Zach e Zorian trocaram um olhar confuso.
“O que você quer dizer com ‘aldeias em Holakor’?” Zorian perguntou. “Não sabemos nada sobre isso.”
“Ah? Não?” Benisek disse, surpreso. “Vocês dois precisam prestar mais atenção nos eventos recentes, então. Eu sei que os jornais de Eldemara não relataram muito sobre isso, mas vocês dois deveriam ficar de olho nas notícias continentais. Um de vocês é o herdeiro de uma Casa Nobre e o outro… bem, eu sei que Zorian não gosta de ouvir sobre seu irmão, mas–”
“Apenas nos conte logo,” Zorian disse ao amigo com um profundo suspiro.
“Certo, mas você tem que me contar aquela longa história que me deixou na expectativa antes,” Benisek chantageou.
“Fechado,” Zorian concordou imediatamente. Ele iria inventar algo depois.

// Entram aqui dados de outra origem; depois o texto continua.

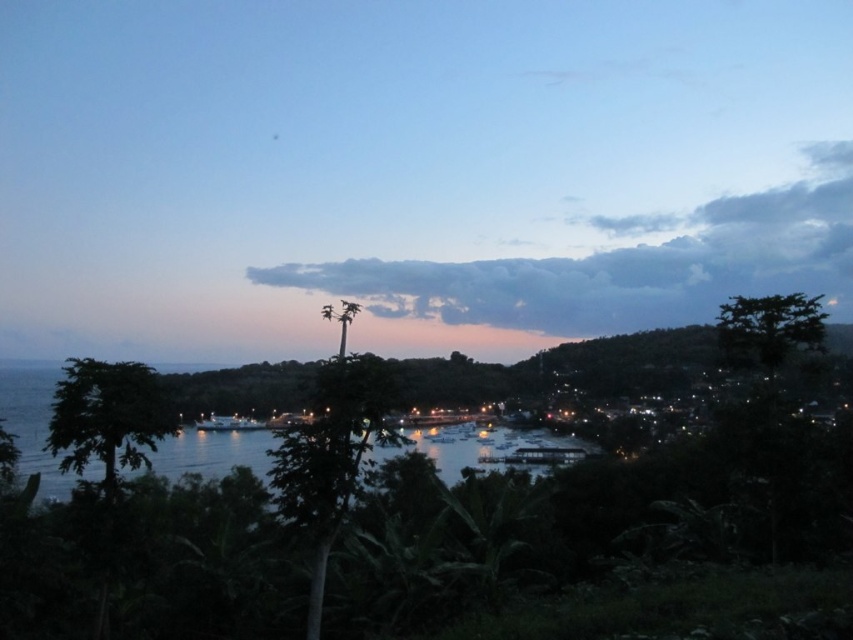 Looking at this image, can you confirm if green leafy tree at center is positioned above green leafy tree at left?

No, green leafy tree at center is not above green leafy tree at left.

Which is above, green leafy tree at center or green leafy tree at left?

green leafy tree at left is higher up.

Between point (314, 573) and point (135, 378), which one is positioned in front?

Point (314, 573) is more forward.

Identify the location of green leafy tree at center. This screenshot has height=640, width=853. (331, 451). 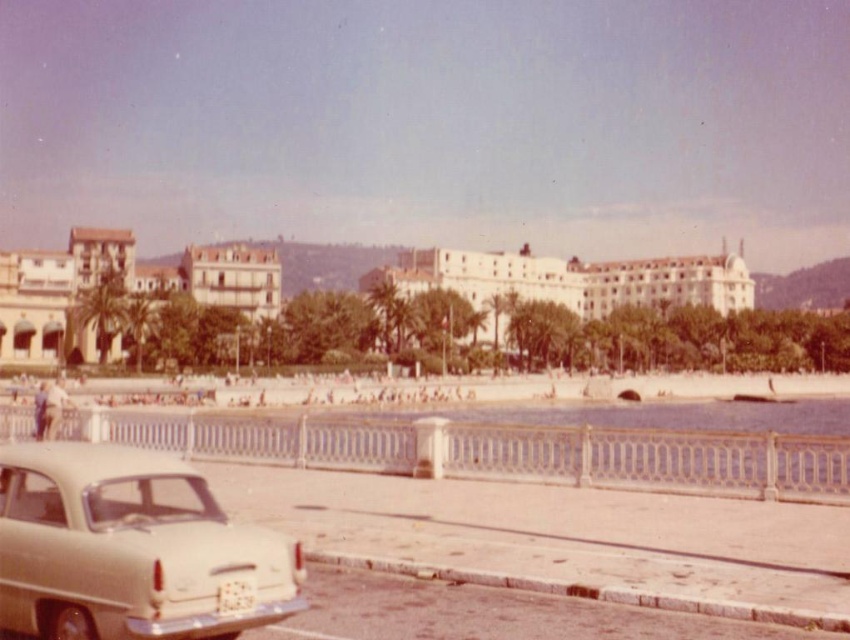 Between beige matte car at lower left and white textured building at center, which one appears on the left side from the viewer's perspective?

From the viewer's perspective, beige matte car at lower left appears more on the left side.

Who is more forward, (111, 566) or (578, 291)?

Point (111, 566) is more forward.

Between point (202, 531) and point (468, 289), which one is positioned behind?

Positioned behind is point (468, 289).

The width and height of the screenshot is (850, 640). I want to click on beige matte car at lower left, so click(131, 548).

Where is `beige stucco building at left`? The height and width of the screenshot is (640, 850). beige stucco building at left is located at coordinates (120, 288).

Between beige stucco building at left and white textured building at center, which one is positioned lower?

beige stucco building at left is below.

This screenshot has height=640, width=850. What are the coordinates of `beige stucco building at left` in the screenshot? It's located at (120, 288).

Which is more to the left, beige matte car at lower left or beige stucco building at left?

From the viewer's perspective, beige stucco building at left appears more on the left side.

Does beige matte car at lower left lie in front of beige stucco building at left?

Yes, beige matte car at lower left is closer to the viewer.

This screenshot has width=850, height=640. In order to click on beige matte car at lower left in this screenshot , I will do [x=131, y=548]. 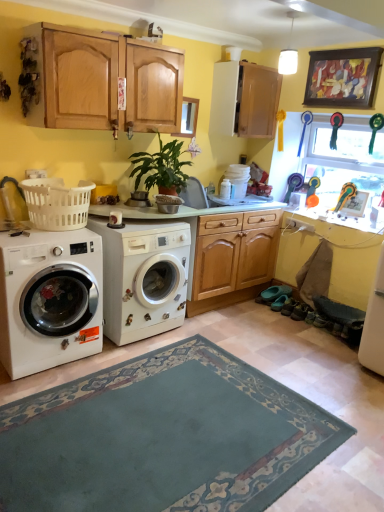 Question: From the image's perspective, is white matte washing machine at center, marked as the 1th washing machine in a right-to-left arrangement, below white matte washing machine at left, arranged as the second washing machine when viewed from the right?

Choices:
 (A) no
 (B) yes

Answer: (A)

Question: Are white matte washing machine at center, marked as the 1th washing machine in a right-to-left arrangement, and white matte washing machine at left, which is counted as the 1th washing machine, starting from the left, far apart?

Choices:
 (A) no
 (B) yes

Answer: (A)

Question: Can you confirm if white matte washing machine at center, positioned as the 2th washing machine in left-to-right order, is positioned to the right of white matte washing machine at left, arranged as the second washing machine when viewed from the right?

Choices:
 (A) no
 (B) yes

Answer: (B)

Question: Can you confirm if white matte washing machine at center, positioned as the 2th washing machine in left-to-right order, is taller than white matte washing machine at left, arranged as the second washing machine when viewed from the right?

Choices:
 (A) no
 (B) yes

Answer: (B)

Question: From a real-world perspective, is white matte washing machine at center, marked as the 1th washing machine in a right-to-left arrangement, positioned under white matte washing machine at left, arranged as the second washing machine when viewed from the right, based on gravity?

Choices:
 (A) yes
 (B) no

Answer: (A)

Question: From the image's perspective, is wooden cabinet at upper center positioned above or below white glossy counter top at lower right?

Choices:
 (A) below
 (B) above

Answer: (B)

“Tudo bem,” Benisek sorriu. “Vou te cobrar isso. De qualquer forma, a palavra é que várias aldeias em Holakor – aquele grande país vizinho a oeste de Eldemar, você sabe – foram atingidas por algum tipo de ataque recentemente. Um ataque estranhamente brutal. Rumores dizem que foi um verdadeiro massacre, com centenas de pessoas mortas.”
O humor de Zorian despencou imediatamente.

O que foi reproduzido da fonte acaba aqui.